START SUPPLIED INFORMATION
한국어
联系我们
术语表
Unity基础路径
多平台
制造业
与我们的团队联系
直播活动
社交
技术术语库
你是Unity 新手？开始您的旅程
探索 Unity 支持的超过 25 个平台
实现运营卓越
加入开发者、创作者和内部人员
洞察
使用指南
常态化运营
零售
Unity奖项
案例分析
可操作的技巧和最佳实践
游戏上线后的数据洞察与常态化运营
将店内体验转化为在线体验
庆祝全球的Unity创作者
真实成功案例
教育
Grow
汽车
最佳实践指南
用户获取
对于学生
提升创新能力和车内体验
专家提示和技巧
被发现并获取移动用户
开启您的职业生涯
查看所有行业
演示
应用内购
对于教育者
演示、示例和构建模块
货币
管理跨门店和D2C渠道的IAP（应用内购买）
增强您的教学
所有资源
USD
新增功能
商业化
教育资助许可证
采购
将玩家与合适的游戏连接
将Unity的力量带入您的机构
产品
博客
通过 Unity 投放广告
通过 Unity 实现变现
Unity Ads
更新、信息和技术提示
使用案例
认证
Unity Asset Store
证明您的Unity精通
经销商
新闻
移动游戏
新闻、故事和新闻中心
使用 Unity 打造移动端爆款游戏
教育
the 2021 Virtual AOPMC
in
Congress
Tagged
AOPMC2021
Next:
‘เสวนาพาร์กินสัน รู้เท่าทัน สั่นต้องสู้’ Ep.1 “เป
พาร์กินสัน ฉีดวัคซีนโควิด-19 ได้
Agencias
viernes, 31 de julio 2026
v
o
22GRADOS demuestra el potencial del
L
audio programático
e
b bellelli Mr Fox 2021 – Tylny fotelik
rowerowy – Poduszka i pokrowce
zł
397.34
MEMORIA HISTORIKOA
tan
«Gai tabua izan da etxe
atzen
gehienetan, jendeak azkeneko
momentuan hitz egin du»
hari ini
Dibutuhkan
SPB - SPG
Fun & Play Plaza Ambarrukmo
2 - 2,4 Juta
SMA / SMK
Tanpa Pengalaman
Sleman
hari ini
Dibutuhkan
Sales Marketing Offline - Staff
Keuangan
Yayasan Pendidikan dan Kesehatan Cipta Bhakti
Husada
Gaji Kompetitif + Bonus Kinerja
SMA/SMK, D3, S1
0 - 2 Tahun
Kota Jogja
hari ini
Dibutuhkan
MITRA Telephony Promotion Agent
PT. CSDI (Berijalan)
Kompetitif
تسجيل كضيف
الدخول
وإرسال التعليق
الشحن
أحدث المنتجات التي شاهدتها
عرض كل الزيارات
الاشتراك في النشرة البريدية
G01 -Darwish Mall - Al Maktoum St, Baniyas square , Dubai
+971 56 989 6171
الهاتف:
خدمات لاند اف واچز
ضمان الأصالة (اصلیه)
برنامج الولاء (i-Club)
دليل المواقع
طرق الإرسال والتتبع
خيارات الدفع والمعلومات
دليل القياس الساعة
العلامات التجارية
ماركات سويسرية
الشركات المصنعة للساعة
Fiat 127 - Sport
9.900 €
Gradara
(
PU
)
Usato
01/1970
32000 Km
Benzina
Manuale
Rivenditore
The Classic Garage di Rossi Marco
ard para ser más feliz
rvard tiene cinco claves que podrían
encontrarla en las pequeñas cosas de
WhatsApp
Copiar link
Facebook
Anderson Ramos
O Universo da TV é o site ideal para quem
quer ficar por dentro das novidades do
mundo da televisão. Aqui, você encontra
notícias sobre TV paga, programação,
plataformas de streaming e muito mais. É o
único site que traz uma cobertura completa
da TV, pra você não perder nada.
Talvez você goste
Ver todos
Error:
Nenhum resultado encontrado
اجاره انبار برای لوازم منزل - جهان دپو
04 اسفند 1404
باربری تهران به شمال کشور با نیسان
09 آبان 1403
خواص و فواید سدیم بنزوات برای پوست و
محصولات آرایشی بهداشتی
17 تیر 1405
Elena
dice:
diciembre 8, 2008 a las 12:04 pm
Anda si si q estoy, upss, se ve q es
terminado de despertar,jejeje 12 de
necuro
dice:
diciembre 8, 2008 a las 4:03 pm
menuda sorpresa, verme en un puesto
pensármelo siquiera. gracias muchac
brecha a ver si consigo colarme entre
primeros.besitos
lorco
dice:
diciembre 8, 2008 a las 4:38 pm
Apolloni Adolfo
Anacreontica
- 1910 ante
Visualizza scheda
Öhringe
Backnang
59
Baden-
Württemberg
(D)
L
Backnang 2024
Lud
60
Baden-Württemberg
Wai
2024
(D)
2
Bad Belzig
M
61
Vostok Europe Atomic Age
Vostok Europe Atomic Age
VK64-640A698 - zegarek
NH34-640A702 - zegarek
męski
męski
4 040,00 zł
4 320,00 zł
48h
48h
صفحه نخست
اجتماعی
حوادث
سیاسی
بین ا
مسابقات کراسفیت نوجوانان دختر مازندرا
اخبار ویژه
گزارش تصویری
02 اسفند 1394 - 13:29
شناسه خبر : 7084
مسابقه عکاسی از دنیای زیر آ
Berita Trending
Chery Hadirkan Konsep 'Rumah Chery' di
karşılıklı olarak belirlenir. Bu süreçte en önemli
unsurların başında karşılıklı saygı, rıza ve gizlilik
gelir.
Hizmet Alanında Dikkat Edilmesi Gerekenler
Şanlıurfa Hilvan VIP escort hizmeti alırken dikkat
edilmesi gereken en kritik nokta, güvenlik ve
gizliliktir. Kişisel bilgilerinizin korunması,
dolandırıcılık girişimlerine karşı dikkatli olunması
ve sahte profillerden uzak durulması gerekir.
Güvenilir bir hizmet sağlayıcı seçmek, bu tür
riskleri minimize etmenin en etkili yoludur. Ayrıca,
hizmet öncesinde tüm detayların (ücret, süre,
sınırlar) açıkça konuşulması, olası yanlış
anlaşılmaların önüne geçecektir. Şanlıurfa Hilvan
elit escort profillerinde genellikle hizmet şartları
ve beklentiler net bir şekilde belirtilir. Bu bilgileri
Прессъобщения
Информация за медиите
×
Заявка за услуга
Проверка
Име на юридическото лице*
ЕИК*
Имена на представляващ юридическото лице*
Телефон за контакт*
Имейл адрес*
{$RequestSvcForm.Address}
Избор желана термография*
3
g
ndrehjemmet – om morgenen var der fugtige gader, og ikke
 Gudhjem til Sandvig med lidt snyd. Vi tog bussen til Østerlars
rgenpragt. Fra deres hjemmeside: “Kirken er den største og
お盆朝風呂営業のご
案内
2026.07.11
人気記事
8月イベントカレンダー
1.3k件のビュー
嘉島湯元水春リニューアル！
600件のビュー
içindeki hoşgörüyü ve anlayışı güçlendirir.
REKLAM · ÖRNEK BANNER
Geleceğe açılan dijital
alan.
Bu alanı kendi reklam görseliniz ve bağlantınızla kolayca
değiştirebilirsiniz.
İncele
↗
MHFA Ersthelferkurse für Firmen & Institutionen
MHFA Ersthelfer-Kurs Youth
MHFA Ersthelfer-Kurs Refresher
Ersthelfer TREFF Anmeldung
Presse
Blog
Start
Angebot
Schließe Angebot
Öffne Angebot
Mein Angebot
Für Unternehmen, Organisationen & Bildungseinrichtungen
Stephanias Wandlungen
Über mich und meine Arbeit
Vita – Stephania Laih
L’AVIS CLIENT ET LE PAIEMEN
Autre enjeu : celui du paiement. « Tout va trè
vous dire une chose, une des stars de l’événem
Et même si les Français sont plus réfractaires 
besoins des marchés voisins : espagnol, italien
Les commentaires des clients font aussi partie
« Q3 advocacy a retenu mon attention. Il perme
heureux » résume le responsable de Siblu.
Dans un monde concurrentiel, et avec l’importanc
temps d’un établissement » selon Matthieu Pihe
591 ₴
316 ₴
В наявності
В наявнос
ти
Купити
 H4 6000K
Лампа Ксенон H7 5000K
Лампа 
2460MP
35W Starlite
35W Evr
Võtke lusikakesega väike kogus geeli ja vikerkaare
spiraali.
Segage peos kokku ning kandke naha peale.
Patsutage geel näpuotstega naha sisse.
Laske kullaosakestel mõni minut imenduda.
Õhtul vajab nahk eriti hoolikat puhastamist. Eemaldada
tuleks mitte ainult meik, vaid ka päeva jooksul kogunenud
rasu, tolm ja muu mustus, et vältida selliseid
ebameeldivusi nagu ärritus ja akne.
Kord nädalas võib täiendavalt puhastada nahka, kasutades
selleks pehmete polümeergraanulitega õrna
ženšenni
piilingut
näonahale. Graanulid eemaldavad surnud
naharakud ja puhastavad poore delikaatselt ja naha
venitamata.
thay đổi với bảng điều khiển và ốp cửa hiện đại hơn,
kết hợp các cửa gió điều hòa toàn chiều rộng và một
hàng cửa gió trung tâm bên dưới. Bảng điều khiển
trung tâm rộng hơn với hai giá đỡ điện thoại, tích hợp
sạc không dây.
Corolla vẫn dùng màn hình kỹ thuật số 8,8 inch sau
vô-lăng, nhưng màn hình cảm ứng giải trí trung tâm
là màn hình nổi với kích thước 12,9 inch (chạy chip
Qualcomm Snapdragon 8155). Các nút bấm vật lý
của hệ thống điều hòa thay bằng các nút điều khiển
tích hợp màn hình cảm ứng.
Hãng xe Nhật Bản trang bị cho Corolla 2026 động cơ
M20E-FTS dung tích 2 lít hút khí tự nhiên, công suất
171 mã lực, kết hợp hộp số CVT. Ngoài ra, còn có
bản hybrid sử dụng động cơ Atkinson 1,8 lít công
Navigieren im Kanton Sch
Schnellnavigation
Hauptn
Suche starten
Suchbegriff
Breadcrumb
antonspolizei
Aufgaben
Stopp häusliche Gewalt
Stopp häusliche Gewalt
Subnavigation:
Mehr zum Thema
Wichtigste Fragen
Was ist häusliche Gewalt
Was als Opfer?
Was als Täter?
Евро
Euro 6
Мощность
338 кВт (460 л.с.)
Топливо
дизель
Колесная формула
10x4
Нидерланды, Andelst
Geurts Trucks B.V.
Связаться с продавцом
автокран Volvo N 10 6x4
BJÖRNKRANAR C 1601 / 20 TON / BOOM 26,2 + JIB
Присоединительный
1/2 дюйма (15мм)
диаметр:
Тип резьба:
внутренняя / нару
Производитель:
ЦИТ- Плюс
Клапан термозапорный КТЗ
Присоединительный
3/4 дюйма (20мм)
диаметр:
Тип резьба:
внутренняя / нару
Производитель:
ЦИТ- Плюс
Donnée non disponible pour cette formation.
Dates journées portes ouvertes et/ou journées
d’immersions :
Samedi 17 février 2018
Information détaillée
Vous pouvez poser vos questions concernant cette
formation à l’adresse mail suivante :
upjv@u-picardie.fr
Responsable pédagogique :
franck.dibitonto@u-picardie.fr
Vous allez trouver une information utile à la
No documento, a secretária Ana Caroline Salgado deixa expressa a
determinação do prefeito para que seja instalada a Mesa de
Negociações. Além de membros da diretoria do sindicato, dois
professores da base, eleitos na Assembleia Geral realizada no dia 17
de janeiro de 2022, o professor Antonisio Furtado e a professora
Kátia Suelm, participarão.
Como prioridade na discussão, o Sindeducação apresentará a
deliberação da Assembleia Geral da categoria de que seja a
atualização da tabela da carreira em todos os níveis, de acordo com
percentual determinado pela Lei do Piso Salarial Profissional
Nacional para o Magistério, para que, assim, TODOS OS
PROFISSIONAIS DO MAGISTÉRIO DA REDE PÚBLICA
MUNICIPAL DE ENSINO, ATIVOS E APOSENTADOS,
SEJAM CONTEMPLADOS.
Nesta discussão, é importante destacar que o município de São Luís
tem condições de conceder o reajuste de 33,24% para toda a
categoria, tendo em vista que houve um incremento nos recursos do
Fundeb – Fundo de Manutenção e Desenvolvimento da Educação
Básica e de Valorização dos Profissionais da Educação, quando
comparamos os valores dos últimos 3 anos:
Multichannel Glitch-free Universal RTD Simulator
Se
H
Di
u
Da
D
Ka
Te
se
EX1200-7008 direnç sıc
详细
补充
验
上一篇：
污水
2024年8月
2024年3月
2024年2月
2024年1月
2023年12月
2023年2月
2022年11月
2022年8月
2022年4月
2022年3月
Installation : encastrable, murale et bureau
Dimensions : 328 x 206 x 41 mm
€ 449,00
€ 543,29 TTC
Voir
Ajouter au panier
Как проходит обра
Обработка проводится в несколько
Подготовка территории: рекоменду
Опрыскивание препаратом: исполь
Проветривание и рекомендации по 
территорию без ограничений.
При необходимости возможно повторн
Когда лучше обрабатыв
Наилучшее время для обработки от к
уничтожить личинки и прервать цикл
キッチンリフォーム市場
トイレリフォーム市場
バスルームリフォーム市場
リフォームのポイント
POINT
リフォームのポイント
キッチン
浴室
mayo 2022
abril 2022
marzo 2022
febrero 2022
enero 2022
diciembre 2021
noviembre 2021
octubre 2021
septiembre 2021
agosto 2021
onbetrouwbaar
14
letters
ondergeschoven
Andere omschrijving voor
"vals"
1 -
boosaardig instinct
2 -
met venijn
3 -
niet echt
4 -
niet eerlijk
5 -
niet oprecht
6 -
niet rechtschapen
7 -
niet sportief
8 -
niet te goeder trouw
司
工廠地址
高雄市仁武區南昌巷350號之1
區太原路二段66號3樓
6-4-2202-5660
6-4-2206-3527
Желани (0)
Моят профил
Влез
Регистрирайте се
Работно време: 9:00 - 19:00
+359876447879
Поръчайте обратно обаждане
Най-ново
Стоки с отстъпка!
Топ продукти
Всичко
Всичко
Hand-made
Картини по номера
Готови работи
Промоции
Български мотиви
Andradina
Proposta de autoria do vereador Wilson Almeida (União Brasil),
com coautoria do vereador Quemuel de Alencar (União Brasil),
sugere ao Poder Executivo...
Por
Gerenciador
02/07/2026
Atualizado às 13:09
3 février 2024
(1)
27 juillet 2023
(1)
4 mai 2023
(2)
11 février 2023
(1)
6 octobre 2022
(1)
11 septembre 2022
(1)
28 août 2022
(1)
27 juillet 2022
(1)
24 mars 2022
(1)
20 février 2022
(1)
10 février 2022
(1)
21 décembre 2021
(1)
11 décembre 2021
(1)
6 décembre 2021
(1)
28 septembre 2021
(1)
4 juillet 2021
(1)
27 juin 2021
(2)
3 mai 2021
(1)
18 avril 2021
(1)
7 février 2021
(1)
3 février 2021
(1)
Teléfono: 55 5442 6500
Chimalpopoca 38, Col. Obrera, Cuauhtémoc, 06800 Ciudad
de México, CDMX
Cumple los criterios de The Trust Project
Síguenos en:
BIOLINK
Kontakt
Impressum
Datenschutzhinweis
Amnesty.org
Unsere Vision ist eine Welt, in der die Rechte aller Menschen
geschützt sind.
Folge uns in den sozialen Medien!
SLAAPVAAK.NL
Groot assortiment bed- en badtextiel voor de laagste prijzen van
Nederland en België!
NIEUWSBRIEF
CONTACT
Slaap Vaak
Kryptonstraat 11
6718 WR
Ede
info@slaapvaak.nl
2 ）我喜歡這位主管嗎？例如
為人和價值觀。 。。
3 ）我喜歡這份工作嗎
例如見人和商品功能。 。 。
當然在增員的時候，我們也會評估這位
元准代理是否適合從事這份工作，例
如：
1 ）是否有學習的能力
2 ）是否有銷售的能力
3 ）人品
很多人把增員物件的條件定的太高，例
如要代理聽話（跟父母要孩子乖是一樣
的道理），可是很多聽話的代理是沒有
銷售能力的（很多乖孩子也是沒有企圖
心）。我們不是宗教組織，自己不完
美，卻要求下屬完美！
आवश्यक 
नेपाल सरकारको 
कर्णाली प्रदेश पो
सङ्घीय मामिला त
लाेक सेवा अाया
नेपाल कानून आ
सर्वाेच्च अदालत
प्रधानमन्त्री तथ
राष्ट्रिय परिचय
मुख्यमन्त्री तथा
END SUPPLIED INFORMATION
[WHAT TO PRODUCE]: The answer must be a single number: how many lines in the data contain the string "hình"?

[RESPONSE AREA]: 4